Checkpoint Regulation: Critical control points ensure fidelity:

  • G₁ checkpoint (restriction point) – evaluates size, nutrients, growth factors, DNA damage.
  • G₂ checkpoint – verifies DNA replication completeness and damage.
  • M checkpoint (spindle assembly checkpoint) – ensures all kinetochores attached to spindle microtubules before anaphase.

Regulatory Proteins: Cyclins fluctuate in concentration; Cyclin‑Dependent Kinases (CDKs) are activated upon cyclin binding, phosphorylating target proteins to drive cycle progression (e.g., Cyclin D/CDK4‑6 in G₁, Cyclin E/CDK2 at G₁/S, Cyclin A/CDK2 in S, Cyclin B/CDK1 at G₂/M).

3.2 Types of Cell Division

Amitosis

Direct splitting of the nucleus and cytoplasm without chromosome condensation or spindle formation. Observed in some bacteria, protozoa, and certain specialized mammalian cells (e.g., liver hepatocytes). Results in unequal distribution of genetic material.

Mitosis

Equational division producing two genetically identical diploid daughter cells.

Stages:

  1. Prophase: Chromatin condenses into visible chromosomes; nucleolus disappears; mitotic spindle begins to form from centrosomes.
  2. Metaphase: Chromosomes align at the metaphase plate (equatorial plane); spindle fibers attach to kinetochores.
  3. Anaphase: Sister chromatids separate and are pulled toward opposite poles by shortening kinetochore microtubules.
  4. Telophase: Chromatids reach poles, decondense; nuclear envelopes reform; nucleoli reappear; cytokinesis begins (contractile actin‑myosin ring in animal cells, cell plate formation in plant cells).
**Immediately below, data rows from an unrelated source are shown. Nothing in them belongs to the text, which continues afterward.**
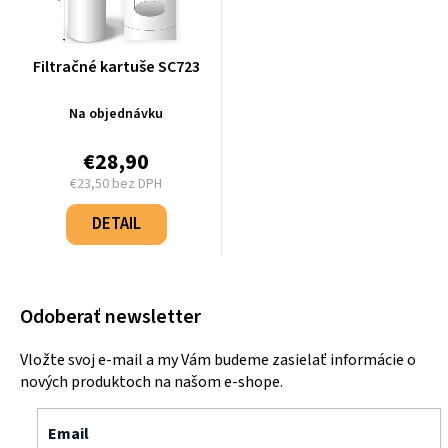
Filtračné kartuše SC723
Na objednávku
€28,90
€23,50 bez DPH
Jednotková
cena:
DETAIL
Odoberať newsletter
Vložte svoj e-mail a my Vám budeme zasielať informácie o
nových produktoch na našom e-shope.
Email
Outcome: Two daughter cells each with the same chromosome number as the parent (2n → 2n).

Meiosis

Reduction division generating four haploid gametes from one diploid precursor; essential for sexual reproduction.
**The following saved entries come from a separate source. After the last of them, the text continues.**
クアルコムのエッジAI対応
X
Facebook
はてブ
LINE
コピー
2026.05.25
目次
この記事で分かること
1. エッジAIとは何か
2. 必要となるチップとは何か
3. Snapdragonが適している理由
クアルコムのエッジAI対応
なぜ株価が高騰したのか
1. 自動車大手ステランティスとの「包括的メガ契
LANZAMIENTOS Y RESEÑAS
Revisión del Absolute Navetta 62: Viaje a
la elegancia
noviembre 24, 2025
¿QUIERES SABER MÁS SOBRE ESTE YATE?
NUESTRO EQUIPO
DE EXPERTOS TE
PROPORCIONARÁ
Meiosis I (Reductional): Homologous chromosomes segregate.

  1. Prophase I: Chromosome pairing (synapsis), crossing over (chiasmata formation) between non‑sister chromatids.
  2. Metaphase I: Tetrads align at metaphase plate.
  3. Anaphase I: Homologs separate; sister chromatids remain attached.
  4. Telophase I: Two haploid cells formed (each chromosome still consists of two chromatids).
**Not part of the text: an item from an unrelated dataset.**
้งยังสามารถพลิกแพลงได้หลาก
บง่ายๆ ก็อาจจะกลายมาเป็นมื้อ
Meiosis II (Equational): Similar to mitosis but without prior DNA replication.

  1. Prophase II: Chromosomes condense.
  2. Metaphase II: Chromosomes align singly.
  3. Anaphase II: Sister chromatids separate.
  4. Telophase II: Four haploid cells produced.

Sources of Genetic Variation:

  • Crossing over (recombination) during Prophase I.
  • Independent assortment of homologous chromosomes during Metaphase I.
  • Random fertilization.

3.3 Significance of Cell Division

  • Growth: Increase in cell number contributes to organismal size.
  • Repair: Replaces damaged or dead cells (e.g., skin epithelium, gut lining).
  • Reproduction: Mitosis underlies asexual reproduction; meiosis produces gametes for sexual reproduction.
  • Genetic Variation: Meiosis and recombination generate diversity essential for evolution and adaptation.
  • Maintenance of Chromosome Number: Alternating mitosis (keeps ploidy constant) and meiosis (halves then restores via fertilization) ensures species‑specific chromosome complement across generations.